Fremdenhass und Angstsucht

VON ULRIKE HERRMANN

Darf man das? Diese Frage beschäftigt die Niederlande seit dem Februar. Damals erschien eine kleine Streitschrift, und sie wagt einen unerhörten Vergleich: Die heutigen Niederlande würden der Weimarer Republik kurz vor dem Dritten Reich zumindest ähneln. Wie damals die Juden würden nun die Moslems ausgegrenzt.

Diese These war in den Medien und in der Politik nicht totzuschweigen, denn sie stammt von Geert Mak. Der Journalist ist in den Niederlanden nicht nur ein Bestsellerautor – er ist eine moralische Instanz.

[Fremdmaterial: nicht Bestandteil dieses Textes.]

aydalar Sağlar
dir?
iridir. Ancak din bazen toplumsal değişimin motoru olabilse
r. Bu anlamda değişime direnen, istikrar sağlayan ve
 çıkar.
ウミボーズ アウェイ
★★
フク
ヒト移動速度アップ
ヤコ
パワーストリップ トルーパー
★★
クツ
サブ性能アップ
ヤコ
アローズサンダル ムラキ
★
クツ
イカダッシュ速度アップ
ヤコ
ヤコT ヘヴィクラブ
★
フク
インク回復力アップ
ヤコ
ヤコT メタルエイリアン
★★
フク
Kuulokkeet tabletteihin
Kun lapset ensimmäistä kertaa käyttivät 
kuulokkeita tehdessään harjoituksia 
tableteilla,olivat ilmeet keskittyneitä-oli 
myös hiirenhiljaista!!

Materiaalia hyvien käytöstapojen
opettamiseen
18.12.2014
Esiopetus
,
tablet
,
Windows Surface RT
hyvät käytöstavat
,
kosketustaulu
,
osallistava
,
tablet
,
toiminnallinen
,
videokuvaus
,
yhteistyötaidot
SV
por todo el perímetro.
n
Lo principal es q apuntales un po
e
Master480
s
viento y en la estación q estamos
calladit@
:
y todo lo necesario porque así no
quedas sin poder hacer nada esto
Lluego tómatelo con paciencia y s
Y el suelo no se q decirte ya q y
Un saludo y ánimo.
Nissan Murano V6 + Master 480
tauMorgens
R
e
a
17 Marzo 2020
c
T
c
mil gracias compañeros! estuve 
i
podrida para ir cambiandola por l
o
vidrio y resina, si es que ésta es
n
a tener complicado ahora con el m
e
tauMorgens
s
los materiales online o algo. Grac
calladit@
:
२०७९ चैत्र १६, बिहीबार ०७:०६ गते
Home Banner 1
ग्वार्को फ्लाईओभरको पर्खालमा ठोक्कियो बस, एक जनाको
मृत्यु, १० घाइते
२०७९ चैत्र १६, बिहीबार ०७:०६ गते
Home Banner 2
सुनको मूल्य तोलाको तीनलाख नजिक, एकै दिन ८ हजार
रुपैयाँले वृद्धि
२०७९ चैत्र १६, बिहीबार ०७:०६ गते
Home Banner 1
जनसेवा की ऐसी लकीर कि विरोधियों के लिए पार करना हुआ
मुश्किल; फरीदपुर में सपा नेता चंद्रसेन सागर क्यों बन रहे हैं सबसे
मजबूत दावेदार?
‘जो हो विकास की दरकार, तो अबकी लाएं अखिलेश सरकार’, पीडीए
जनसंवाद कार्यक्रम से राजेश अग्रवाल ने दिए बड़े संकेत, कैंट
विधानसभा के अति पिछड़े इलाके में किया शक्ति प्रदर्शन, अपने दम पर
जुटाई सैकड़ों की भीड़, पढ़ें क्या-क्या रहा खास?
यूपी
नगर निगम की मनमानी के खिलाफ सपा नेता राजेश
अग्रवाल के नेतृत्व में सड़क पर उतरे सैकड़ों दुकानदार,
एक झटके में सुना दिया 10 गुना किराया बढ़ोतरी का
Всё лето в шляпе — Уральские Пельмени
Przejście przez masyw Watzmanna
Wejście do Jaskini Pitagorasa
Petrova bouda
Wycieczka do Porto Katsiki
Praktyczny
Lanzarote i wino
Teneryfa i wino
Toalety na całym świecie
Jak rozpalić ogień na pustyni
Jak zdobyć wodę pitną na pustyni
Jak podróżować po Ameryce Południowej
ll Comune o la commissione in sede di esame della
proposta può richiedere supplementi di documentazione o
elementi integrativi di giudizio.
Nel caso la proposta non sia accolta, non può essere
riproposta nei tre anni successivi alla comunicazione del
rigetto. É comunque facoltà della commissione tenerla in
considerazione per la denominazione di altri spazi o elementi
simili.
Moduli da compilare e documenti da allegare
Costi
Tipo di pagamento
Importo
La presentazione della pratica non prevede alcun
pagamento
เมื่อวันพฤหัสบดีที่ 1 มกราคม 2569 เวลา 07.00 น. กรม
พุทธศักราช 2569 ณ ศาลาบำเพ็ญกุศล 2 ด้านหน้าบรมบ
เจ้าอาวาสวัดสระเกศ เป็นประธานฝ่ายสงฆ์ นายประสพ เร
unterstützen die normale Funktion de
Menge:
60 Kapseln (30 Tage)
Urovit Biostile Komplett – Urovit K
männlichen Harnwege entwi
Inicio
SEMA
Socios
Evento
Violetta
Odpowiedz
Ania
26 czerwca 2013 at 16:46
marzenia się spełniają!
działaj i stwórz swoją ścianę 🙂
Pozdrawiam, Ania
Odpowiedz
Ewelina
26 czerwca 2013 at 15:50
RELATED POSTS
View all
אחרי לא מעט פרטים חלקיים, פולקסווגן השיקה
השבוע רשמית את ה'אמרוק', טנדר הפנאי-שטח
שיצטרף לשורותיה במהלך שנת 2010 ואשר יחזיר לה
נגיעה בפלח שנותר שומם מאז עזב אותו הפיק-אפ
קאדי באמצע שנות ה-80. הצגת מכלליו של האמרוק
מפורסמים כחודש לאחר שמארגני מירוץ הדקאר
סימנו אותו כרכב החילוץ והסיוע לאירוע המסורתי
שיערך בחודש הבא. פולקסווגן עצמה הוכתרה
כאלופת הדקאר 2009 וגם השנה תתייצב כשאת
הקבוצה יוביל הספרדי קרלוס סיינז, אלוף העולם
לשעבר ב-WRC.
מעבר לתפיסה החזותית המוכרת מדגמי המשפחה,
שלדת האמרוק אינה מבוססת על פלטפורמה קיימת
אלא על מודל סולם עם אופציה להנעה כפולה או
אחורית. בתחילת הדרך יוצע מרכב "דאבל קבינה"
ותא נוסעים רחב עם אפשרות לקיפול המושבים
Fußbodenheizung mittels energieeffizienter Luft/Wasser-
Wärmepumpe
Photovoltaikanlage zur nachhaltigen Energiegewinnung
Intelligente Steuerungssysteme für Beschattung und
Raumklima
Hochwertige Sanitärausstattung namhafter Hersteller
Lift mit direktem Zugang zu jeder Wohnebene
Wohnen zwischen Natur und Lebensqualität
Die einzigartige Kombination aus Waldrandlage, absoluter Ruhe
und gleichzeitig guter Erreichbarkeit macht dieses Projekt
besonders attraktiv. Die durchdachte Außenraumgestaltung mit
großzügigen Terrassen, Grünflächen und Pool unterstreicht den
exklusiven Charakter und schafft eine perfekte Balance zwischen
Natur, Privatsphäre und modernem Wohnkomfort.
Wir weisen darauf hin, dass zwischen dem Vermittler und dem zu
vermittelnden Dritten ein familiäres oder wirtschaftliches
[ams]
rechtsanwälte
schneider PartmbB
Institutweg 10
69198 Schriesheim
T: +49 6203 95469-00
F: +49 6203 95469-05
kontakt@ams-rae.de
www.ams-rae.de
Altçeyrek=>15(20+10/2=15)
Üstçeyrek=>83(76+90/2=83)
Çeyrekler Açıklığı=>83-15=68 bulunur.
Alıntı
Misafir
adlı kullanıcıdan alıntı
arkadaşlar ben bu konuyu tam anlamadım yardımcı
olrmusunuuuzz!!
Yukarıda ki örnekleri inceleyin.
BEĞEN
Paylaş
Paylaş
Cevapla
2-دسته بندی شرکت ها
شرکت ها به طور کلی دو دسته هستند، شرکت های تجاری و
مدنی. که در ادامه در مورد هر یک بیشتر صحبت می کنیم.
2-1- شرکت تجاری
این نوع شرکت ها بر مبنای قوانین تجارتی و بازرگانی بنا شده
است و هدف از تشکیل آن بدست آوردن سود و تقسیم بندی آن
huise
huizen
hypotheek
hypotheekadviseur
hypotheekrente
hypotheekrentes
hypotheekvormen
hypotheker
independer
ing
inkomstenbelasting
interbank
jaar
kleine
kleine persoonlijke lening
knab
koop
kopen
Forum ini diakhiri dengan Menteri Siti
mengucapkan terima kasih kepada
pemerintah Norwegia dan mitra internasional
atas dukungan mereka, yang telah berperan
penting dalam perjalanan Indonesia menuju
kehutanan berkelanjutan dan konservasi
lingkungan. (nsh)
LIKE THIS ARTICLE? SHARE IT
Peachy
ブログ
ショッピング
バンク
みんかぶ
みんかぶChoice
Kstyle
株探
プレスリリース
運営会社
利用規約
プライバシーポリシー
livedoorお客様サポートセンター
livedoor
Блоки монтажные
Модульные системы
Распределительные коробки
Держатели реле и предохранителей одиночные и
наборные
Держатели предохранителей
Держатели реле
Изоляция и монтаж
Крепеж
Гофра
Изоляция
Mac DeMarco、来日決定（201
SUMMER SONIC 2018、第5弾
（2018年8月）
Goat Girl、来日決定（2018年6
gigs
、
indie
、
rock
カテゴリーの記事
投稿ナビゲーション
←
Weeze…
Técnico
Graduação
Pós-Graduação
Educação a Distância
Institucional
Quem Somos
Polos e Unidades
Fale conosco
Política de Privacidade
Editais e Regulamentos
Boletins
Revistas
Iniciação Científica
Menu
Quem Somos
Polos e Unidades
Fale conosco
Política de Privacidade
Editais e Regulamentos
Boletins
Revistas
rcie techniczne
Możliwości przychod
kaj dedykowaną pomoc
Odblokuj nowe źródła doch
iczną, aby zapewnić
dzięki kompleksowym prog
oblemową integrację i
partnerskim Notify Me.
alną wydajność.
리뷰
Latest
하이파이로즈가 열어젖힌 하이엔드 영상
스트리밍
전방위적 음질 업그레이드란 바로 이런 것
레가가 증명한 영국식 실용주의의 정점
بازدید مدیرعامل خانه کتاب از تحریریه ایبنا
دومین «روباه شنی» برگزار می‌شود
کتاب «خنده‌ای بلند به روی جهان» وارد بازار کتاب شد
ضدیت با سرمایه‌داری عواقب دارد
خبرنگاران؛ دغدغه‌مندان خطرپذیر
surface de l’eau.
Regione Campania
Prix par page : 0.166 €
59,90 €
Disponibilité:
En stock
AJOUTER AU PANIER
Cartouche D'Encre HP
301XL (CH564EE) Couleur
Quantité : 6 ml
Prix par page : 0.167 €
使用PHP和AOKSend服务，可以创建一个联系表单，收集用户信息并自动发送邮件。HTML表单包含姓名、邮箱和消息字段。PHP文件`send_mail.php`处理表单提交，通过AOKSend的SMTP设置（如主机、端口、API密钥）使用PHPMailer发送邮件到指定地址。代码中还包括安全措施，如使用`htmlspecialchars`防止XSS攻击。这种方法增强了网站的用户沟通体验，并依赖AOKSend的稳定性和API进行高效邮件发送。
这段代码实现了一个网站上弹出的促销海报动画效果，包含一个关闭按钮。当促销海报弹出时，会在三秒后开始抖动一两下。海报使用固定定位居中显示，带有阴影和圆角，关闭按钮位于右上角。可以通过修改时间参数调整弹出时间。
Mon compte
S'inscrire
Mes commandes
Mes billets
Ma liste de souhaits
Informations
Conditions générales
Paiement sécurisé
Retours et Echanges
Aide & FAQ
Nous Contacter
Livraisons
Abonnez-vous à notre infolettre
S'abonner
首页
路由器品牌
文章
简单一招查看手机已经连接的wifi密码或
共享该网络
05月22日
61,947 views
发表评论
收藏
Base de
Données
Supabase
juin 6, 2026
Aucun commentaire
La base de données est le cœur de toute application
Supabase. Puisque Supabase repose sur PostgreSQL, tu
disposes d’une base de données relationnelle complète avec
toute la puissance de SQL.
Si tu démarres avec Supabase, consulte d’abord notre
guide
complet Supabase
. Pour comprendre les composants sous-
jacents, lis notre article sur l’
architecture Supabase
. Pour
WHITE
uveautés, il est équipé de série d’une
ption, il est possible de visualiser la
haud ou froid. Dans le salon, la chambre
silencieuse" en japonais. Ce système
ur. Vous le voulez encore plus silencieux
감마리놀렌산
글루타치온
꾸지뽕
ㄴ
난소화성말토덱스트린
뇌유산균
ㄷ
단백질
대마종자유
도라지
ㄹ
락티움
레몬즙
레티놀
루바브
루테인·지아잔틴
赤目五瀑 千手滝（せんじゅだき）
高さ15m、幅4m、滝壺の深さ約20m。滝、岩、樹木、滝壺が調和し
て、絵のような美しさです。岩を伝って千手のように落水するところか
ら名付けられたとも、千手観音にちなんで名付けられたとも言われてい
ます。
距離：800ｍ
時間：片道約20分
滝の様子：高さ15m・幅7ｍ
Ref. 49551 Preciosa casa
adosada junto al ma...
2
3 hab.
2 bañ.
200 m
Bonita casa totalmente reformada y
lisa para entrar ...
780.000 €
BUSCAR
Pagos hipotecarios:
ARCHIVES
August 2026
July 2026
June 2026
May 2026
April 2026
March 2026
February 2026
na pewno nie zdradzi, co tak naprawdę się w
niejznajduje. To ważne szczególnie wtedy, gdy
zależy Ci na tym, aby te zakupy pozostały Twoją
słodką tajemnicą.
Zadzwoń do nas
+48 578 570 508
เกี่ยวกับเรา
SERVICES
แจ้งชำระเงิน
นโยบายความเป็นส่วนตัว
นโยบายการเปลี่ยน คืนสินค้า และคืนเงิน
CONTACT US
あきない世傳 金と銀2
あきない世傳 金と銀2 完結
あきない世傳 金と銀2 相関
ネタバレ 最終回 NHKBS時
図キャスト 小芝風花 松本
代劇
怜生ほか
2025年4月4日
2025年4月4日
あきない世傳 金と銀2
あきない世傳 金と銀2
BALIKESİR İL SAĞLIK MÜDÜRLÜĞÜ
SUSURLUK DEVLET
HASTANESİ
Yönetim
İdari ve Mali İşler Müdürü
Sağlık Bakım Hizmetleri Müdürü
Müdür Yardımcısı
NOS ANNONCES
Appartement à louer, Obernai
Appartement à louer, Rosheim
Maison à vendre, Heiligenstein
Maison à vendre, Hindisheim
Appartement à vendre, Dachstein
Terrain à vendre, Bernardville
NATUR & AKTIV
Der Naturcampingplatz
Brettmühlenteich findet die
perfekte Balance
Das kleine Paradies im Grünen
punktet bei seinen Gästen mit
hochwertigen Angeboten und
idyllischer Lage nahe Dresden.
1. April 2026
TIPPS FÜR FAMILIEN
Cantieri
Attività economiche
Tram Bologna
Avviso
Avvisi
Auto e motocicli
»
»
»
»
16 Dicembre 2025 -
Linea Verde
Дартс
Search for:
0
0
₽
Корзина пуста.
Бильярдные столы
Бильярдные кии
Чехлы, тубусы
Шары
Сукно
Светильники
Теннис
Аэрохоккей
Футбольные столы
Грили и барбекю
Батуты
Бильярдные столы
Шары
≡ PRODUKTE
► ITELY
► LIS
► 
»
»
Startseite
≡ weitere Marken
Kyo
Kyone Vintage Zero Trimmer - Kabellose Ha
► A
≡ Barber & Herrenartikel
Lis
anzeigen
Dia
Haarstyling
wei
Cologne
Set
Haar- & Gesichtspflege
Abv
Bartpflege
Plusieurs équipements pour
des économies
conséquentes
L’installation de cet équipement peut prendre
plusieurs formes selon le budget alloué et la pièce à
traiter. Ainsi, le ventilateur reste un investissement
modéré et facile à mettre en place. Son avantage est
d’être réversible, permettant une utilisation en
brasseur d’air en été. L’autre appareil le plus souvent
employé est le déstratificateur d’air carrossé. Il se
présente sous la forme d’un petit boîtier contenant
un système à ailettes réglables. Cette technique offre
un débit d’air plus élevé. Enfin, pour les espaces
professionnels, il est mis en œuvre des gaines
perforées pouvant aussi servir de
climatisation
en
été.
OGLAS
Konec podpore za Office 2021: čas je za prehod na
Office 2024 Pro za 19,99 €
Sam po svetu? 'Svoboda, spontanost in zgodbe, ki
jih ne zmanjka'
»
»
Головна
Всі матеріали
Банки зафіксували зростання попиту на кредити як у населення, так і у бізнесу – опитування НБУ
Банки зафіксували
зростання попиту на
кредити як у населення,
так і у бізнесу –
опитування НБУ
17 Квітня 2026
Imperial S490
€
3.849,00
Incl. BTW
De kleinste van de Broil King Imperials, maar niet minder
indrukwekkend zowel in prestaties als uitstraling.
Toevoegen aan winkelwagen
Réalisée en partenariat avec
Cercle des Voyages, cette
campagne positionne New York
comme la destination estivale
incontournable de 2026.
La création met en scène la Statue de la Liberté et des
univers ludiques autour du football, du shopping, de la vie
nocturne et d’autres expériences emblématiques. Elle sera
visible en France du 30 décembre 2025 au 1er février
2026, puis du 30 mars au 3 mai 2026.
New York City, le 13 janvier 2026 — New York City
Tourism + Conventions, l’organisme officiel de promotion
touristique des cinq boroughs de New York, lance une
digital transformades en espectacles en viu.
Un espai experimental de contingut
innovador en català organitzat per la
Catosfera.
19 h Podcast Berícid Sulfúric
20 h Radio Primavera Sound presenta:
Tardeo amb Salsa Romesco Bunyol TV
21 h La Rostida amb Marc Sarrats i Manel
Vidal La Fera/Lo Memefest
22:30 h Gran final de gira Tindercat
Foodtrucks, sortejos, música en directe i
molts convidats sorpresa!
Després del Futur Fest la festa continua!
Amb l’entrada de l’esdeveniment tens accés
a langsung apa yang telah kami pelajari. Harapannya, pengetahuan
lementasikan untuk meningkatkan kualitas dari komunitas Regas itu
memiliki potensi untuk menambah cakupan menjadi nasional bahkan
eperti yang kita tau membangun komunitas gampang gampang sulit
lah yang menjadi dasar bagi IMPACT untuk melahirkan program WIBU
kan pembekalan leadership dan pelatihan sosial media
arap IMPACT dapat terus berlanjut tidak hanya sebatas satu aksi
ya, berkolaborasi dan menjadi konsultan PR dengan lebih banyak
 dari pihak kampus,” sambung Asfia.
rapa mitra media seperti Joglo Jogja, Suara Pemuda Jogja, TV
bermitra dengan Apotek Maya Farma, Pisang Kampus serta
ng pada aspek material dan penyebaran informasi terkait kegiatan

Obwohl er in seinen historischen Werken auch so unangenehme Kapitel wie die niederländische Kolonialherrschaft in Indonesien anspricht, erzielt er Rekordauflagen. So verkaufte sich etwa „Das Jahrhundert meines Vaters“ mehr als 500.000-mal in einem Land, das überhaupt nur 16 Millionen Einwohner zählt.

Auch Maks Streitschrift vom Februar ist ein Bestseller und wurde nun ins Deutsche übersetzt. Auf nur 106 Seiten versucht Mak zu analysieren, wie der Mord an Theo van Gogh die Niederlande verändert hat. Der islamkritische Filmemacher wurde am 2. November 2004 von einem 27-jährigen Moslem niedergemetzelt, der in Amsterdam aufgewachsen ist. Der Attentäter Mohammed B. wurde im Sommer zu lebenslanger Haft verurteilt; momentan läuft der Prozess gegen 14 weitere Mitglieder seiner islamistischen „Hofstad-Gruppe“.

Mak diagnostiziert eine „moralische Panik“. In den Medien und vor allem im Internet würde sich „jahrelang aufgestauter Fremdenhass“ entladen. Besonders die Parteien versuchten, von dem Mord zu profitieren. Es „setzte ein Angsthandel ein, noch schlimmer, es entstand fast eine Angstsucht“. So warnte etwa die rechtsliberale Regierungspartei VVD davor, dass „die Moslems“ in den Großstädten bald „die Mehrheit übernehmen“ würden. Ihr Fraktionsvorsitzender forderte einen „neuen Patriotismus“, und im Geschichtsunterricht sollte der „Grundton der Nation“ vermittelt werden.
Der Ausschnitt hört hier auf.